The number of smokers, especially among children and teenagers in Germany, has dropped, according to the government's latest drug report. But the number of first-time users of harder drugs has risen.

The proportion of 12- to 17-year-olds who smoke dropped below 10 percent for the first time since 1979, the government's annual report revealed on Thursday. In 2001, 28 percent of youngsters in Germany smoked.

For adults, the rate also dropped, but not by as much, with the number of active smokers still making up 24.5 percent of the population. Among those, 18- to 29-year-olds light up most often, with 40 percent of men and 47 percent of women consuming tobacco.

The report points out that smoking is the biggest preventable health risk in Germany, leading to 110,000 premature deaths per year and reducing life expectancy by an average of 10 years.

Synthetic drugs on the rise

While the overall consumption of heroin and other "classic" drugs is down, a heroin overdose is still the main cause of all

drug-related deaths

, which rose by 3 percent to 1,032 in 2014.

The number of first-time users of harder drugs went up by 5 percent, with the use of methamphetamine - or crystal meth - amphetamines and ecstasy increasing sharply.

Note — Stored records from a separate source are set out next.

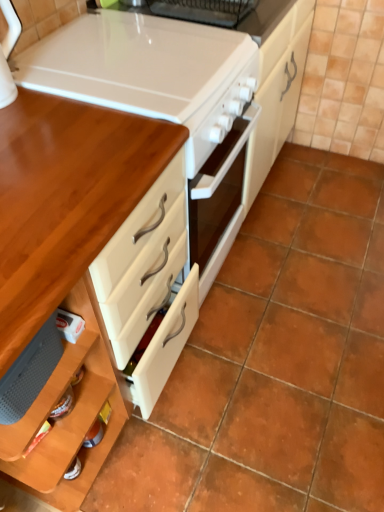 Question: In terms of height, does wooden table at left look taller or shorter compared to white glossy stove at upper center?

Choices:
 (A) short
 (B) tall

Answer: (B)

Question: Based on their positions, is wooden table at left located to the left or right of white glossy stove at upper center?

Choices:
 (A) left
 (B) right

Answer: (A)

Question: Is wooden table at left situated inside white glossy stove at upper center or outside?

Choices:
 (A) inside
 (B) outside

Answer: (B)

Question: Considering the relative positions of white glossy stove at upper center and wooden table at left in the image provided, is white glossy stove at upper center to the left or to the right of wooden table at left?

Choices:
 (A) right
 (B) left

Answer: (A)

Question: Considering the positions of point (79, 18) and point (157, 166), is point (79, 18) closer or farther from the camera than point (157, 166)?

Choices:
 (A) farther
 (B) closer

Answer: (A)

Question: In the image, is white glossy stove at upper center positioned in front of or behind wooden table at left?

Choices:
 (A) behind
 (B) front

Answer: (A)

Question: In terms of size, does white glossy stove at upper center appear bigger or smaller than wooden table at left?

Choices:
 (A) big
 (B) small

Answer: (B)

The use of synthetic drugs has been a rising trend since 2010, the report notes.

The report also says that more young people under the age of 25 are seeking help with problems relating to cannabis consumption. The drug remains the focus of Germany's efforts in both the prevention of and the education on drug abuse, the report states.

Annual alcohol deaths at 74,000

More people are being admitted to hospital due to alcohol-related complications, with the latest numbers showing a rise of 38 percent more men and 16 percent more women being treated between 2000 and 2013.

Alcohol consumption in general was down since 1995 among 18 to 59-year-olds, especially among men. Consumption among women, however, is on the rise, with those 24 and younger at increasing risk of addiction.

The report, however, stresses that among those men under 24 who do consume alcohol regularly, many consume "risky" amounts. In Germany, at least 74,000 people die as a result of alcoholism each year.

Gambling - a man's game

Men are at higher risk of gambling addiction than women, the report finds. Gambling halls, online poker games and sports betting are the most tempting gambling activities and have the highest potential for addiction.

In Germany, men aged 18 to 20 years most often frequent gambling arcades and use slot machines- their share rose to 23.5 percent in 2013 from 5.8 percent in 2007.